(Stored data entries)
:::::

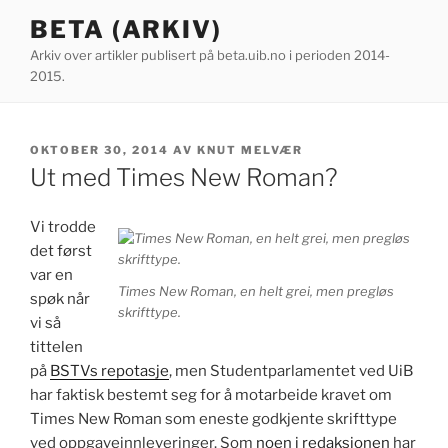
Gå
BETA (ARKIV)
til
Arkiv over artikler publisert på beta.uib.no i perioden 2014-
innhold
2015.
PUBLISERT
OKTOBER 30, 2014
AV
KNUT MELVÆR
Ut med Times New Roman?
Vi trodde
det først
var en
Times New Roman, en helt grei, men pregløs
spøk når
skrifttype.
vi så
tittelen
på
BSTVs repotasje
, men Studentparlamentet ved UiB
har faktisk bestemt seg for å motarbeide kravet om
Times New Roman som eneste godkjente skrifttype
ved oppgaveinnleveringer. Som
noen i redaksjonen
har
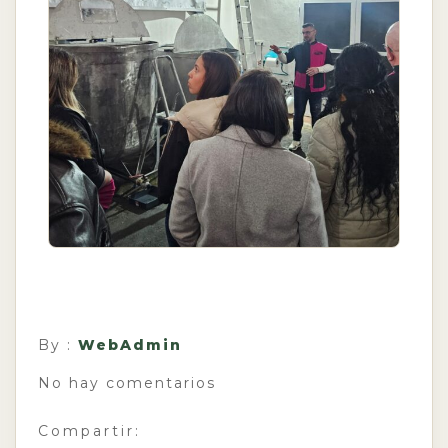
By :
WebAdmin
No hay comentarios
Compartir:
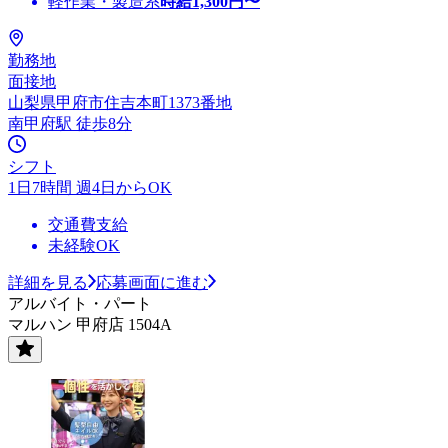
軽作業・製造系
時給
1,300
円〜
勤務地
面接地
山梨県甲府市住吉本町1373番地
南甲府駅 徒歩8分
シフト
1日7時間 週4日からOK
交通費支給
未経験OK
詳細を見る
応募画面に進む
アルバイト・パート
マルハン 甲府店 1504A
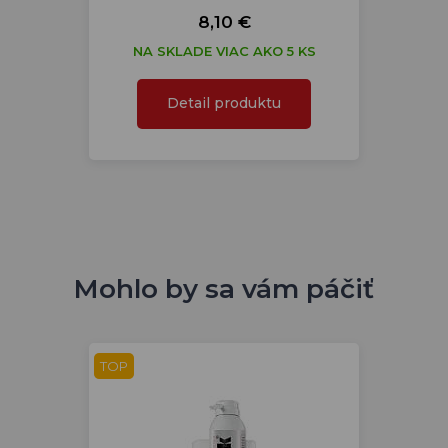
8,10 €
NA SKLADE VIAC AKO 5 KS
Detail produktu
Mohlo by sa vám páčiť
TOP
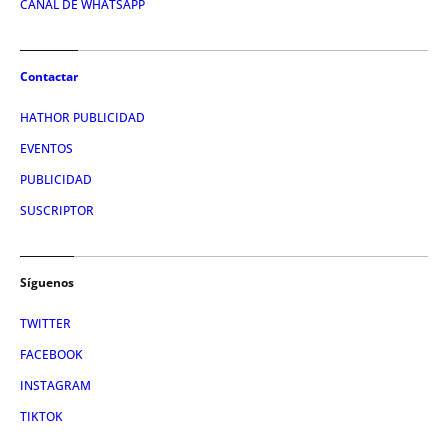
CANAL DE WHATSAPP
Contactar
HATHOR PUBLICIDAD
EVENTOS
PUBLICIDAD
SUSCRIPTOR
Síguenos
TWITTER
FACEBOOK
INSTAGRAM
TIKTOK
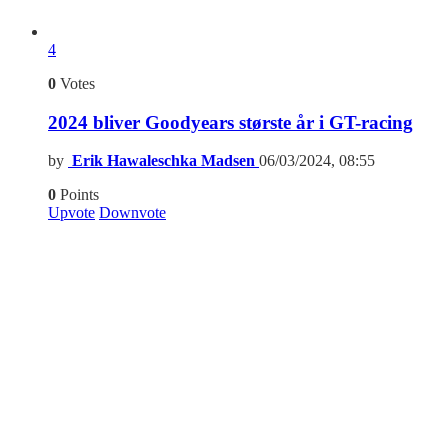
4
0
Votes
2024 bliver Goodyears største år i GT-racing
by
Erik Hawaleschka Madsen
06/03/2024, 08:55
0
Points
Upvote
Downvote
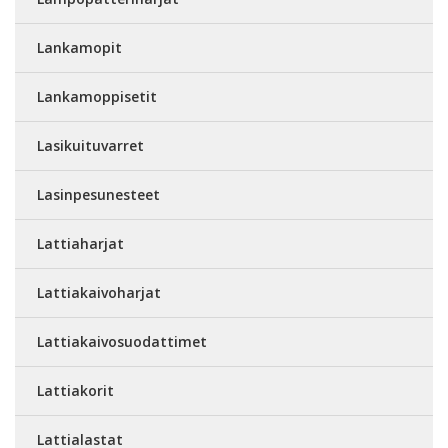
Lankamopit
Lankamoppisetit
Lasikuituvarret
Lasinpesunesteet
Lattiaharjat
Lattiakaivoharjat
Lattiakaivosuodattimet
Lattiakorit
Lattialastat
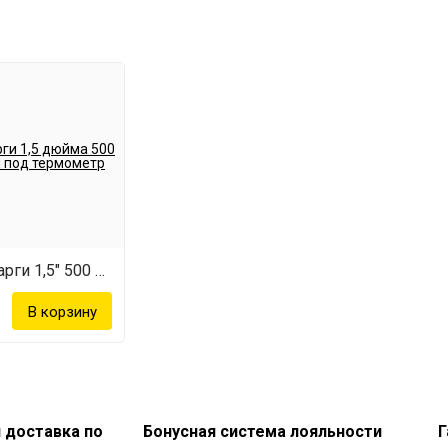
Рубашка для царги 1,5" 500 мм (отв. под термометр)
и доставка по
Бонусная система лояльности
Г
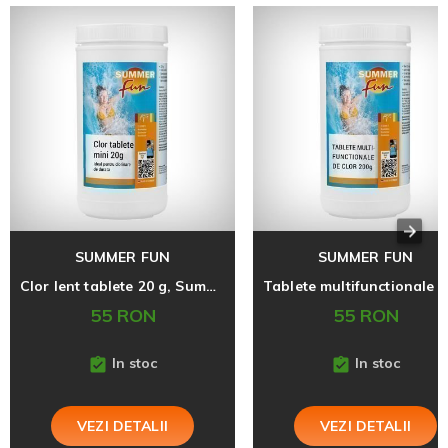
SUMMER FUN
SUMMER FUN
Clor lent tablete 20 g, Summer Fun, 1 Kg
55 RON
55 RON
In stoc
In stoc
VEZI DETALII
VEZI DETALII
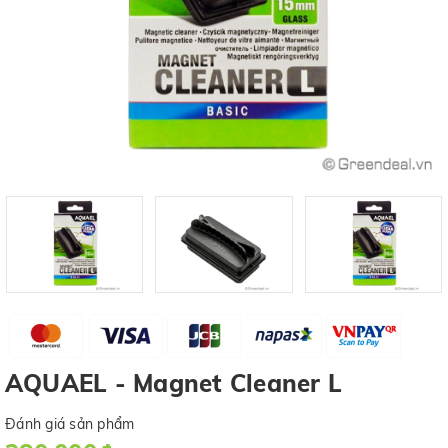
AQUAEL - Magnet Cleaner L
Đánh giá sản phẩm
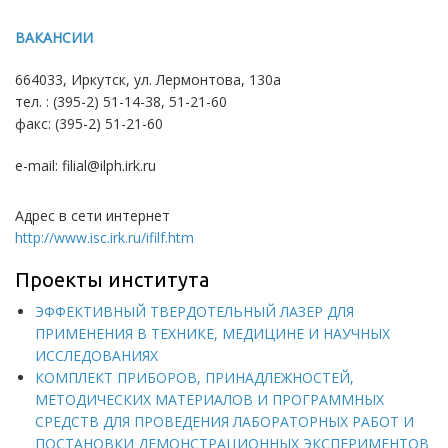
ВАКАНСИИ
664033, Иркутск, ул. Лермонтова, 130а
тел. : (395-2) 51-14-38, 51-21-60
факс: (395-2) 51-21-60
e-mail: filial@ilph.irk.ru
Адрес в сети интернет
http://www.isc.irk.ru/ifilf.htm
Проекты института
ЭФФЕКТИВНЫЙ ТВЕРДОТЕЛЬНЫЙ ЛАЗЕР ДЛЯ
ПРИМЕНЕНИЯ В ТЕХНИКЕ, МЕДИЦИНЕ И НАУЧНЫХ
ИССЛЕДОВАНИЯХ
КОМПЛЕКТ ПРИБОРОВ, ПРИНАДЛЕЖНОСТЕЙ,
МЕТОДИЧЕСКИХ МАТЕРИАЛОВ И ПРОГРАММНЫХ
СРЕДСТВ ДЛЯ ПРОВЕДЕНИЯ ЛАБОРАТОРНЫХ РАБОТ И
ПОСТАНОВКИ ДЕМОНСТРАЦИОННЫХ ЭКСПЕРИМЕНТОВ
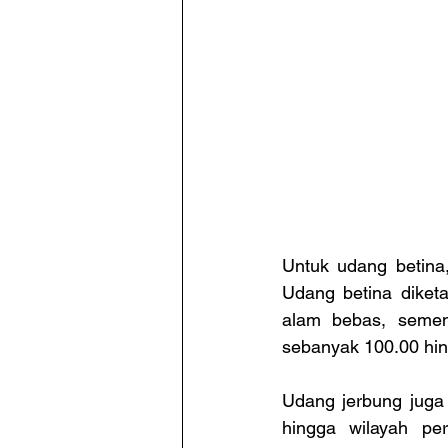
Untuk udang betina
Udang betina diket
alam bebas, semen
sebanyak 100.00 hi
Udang jerbung juga 
hingga wilayah per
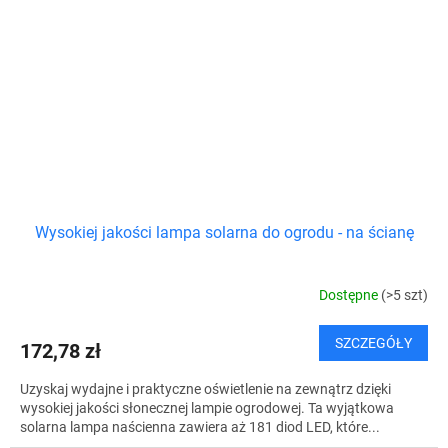
Wysokiej jakości lampa solarna do ogrodu - na ścianę
Dostępne
(>5 szt)
SZCZEGÓŁY
172,78 zł
Uzyskaj wydajne i praktyczne oświetlenie na zewnątrz dzięki
wysokiej jakości słonecznej lampie ogrodowej. Ta wyjątkowa
solarna lampa naścienna zawiera aż 181 diod LED, które...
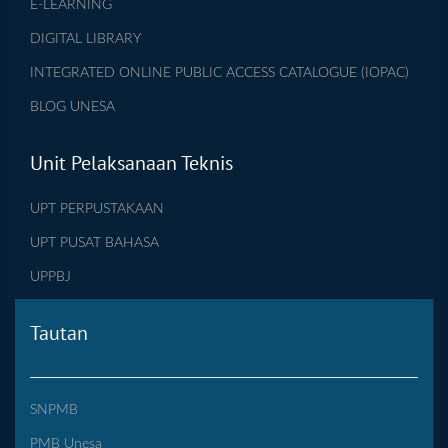
E-LEARNING
DIGITAL LIBRARY
INTEGRATED ONLINE PUBLIC ACCESS CATALOGUE (IOPAC)
BLOG UNESA
Unit Pelaksanaan Teknis
UPT PERPUSTAKAAN
UPT PUSAT BAHASA
UPPBJ
Tautan
SNPMB
PMB Unesa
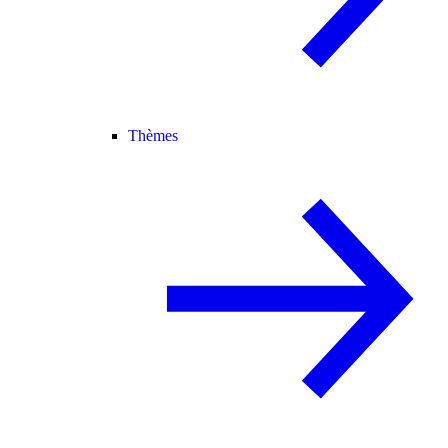
Thèmes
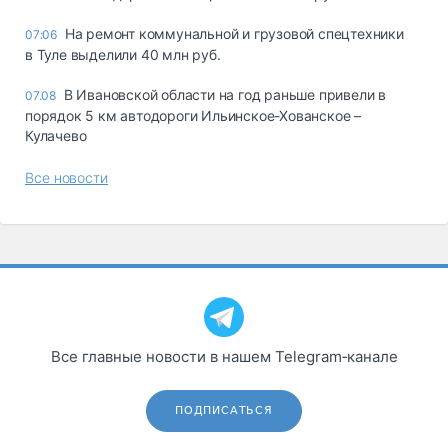
На ремонт коммунальной и грузовой спецтехники
07:06
в Туле выделили 40 млн руб.
В Ивановской области на год раньше привели в
07.08
порядок 5 км автодороги Ильинское-Хованское –
Кулачево
Все новости
Все главные новости в нашем Telegram‑канале
ПОДПИСАТЬСЯ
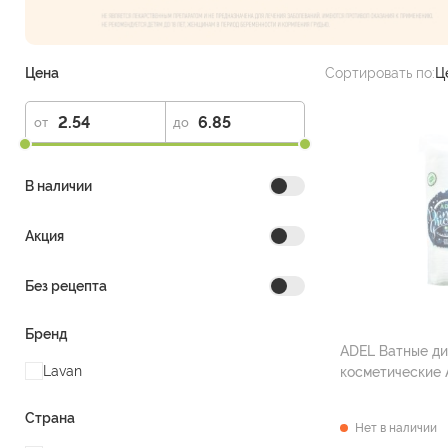
Цена
Сортировать по:
Ц
от
до
В наличии
Акция
Без рецепта
Бренд
ADEL Ватные ди
Lavan
Страна
Нет в наличии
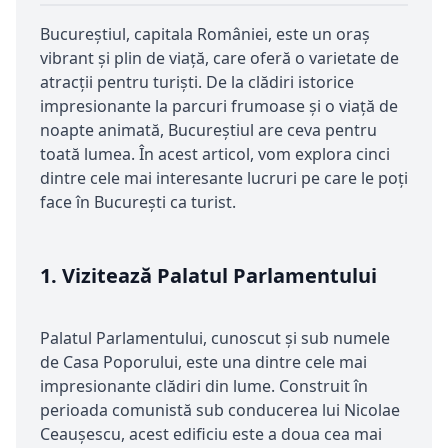
Bucureștiul, capitala României, este un oraș
vibrant și plin de viață, care oferă o varietate de
atracții pentru turiști. De la clădiri istorice
impresionante la parcuri frumoase și o viață de
noapte animată, Bucureștiul are ceva pentru
toată lumea. În acest articol, vom explora cinci
dintre cele mai interesante lucruri pe care le poți
face în București ca turist.
1.
Vizitează Palatul Parlamentului
Palatul Parlamentului, cunoscut și sub numele
de Casa Poporului, este una dintre cele mai
impresionante clădiri din lume. Construit în
perioada comunistă sub conducerea lui Nicolae
Ceaușescu, acest edificiu este a doua cea mai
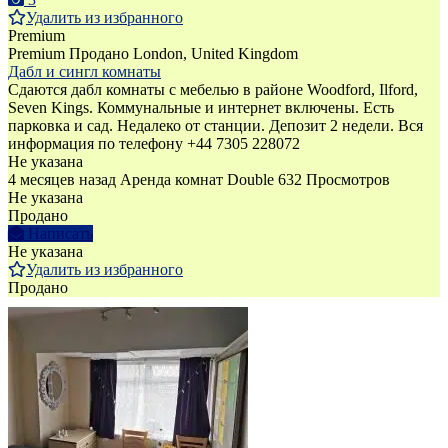
Удалить из избранного
Premium
Premium
Продано
London, United Kingdom
Дабл и сингл комнаты
Сдаются дабл комнаты с мебелью в районе Woodford, Ilford,
Seven Kings. Коммунальные и интернет включены. Есть
парковка и сад. Недалеко от станции. Депозит 2 недели. Вся
информация по телефону +44 7305 228072
Не указана
4 месяцев назад
Аренда комнат Double
632 Просмотров
Не указана
Продано
Написать
Не указана
Удалить из избранного
Продано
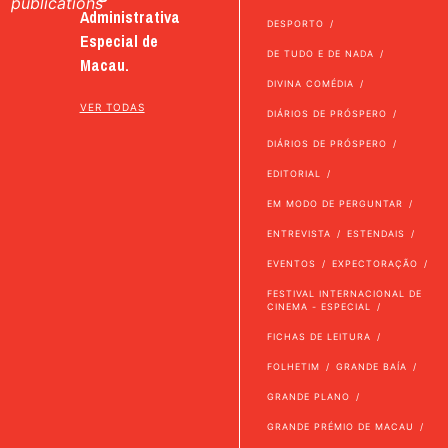
publications
Administrativa
DESPORTO
Especial de
DE TUDO E DE NADA
Macau.
DIVINA COMÉDIA
VER TODAS
DIÁRIOS DE PRÓSPERO
DIÁRIOS DE PRÓSPERO
EDITORIAL
EM MODO DE PERGUNTAR
ENTREVISTA
ESTENDAIS
EVENTOS
EXPECTORAÇÃO
FESTIVAL INTERNACIONAL DE
CINEMA - ESPECIAL
FICHAS DE LEITURA
FOLHETIM
GRANDE BAÍA
GRANDE PLANO
GRANDE PRÉMIO DE MACAU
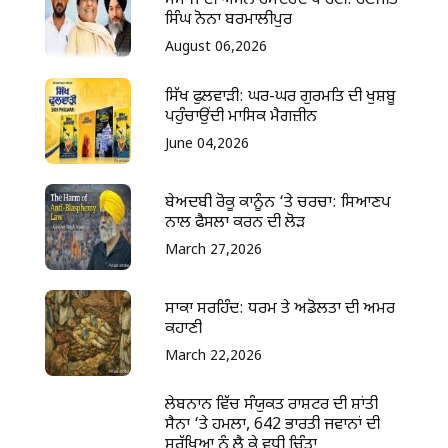
ਸਮਾਜ ਦੀ ਅਸਲ ਹਮਦਰਦ ਪਾਰਟੀ: ਰਣਜੀਤ
ਸਿੰਘ ਨੋਨਾ ਬਰਮਾਲੀਪੁਰ
August 06,2026
ਸਿੱਖ ਫੁਲਵਾੜੀ: ਘਰ-ਘਰ ਗੁਰਮਤਿ ਦੀ ਖੁਸ਼ਬੂ
ਪਹੁੰਚਾਉਂਦੀ ਮਾਸਿਕ ਮੈਗਜ਼ੀਨ
June 04,2026
ਬੇਅਦਬੀ ਰੋਕੂ ਕਾਨੂੰਨ ‘ਤੇ ਚਰਚਾ: ਸਿਆਣਪ
ਨਾਲ ਫੈਸਲਾ ਕਰਨ ਦੀ ਲੋੜ
March 27,2026
ਸਾਕਾ ਸਰਹਿੰਦ: ਧਰਮ ਤੇ ਅਡੋਲਤਾ ਦੀ ਅਮਰ
ਕਹਾਣੀ
March 22,2026
ਲੇਬਨਾਨ ਵਿੱਚ ਸੰਯੁਕਤ ਰਾਸ਼ਟਰ ਦੀ ਸ਼ਾਂਤੀ
ਸੈਨਾ ‘ਤੇ ਹਮਲਾ, 642 ਭਾਰਤੀ ਜਵਾਨਾਂ ਦੀ
ਸੁਰੱਖਿਆ ਨੂੰ ਲੈ ਕੇ ਵਧੀ ਚਿੰਤਾ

:::::

● **Task to carry out**
Wherever a line in the data above contains the word "cele", copy that line.

● **Output for this task**
dintre cele mai interesante lucruri pe care le poți
de Casa Poporului, este una dintre cele mai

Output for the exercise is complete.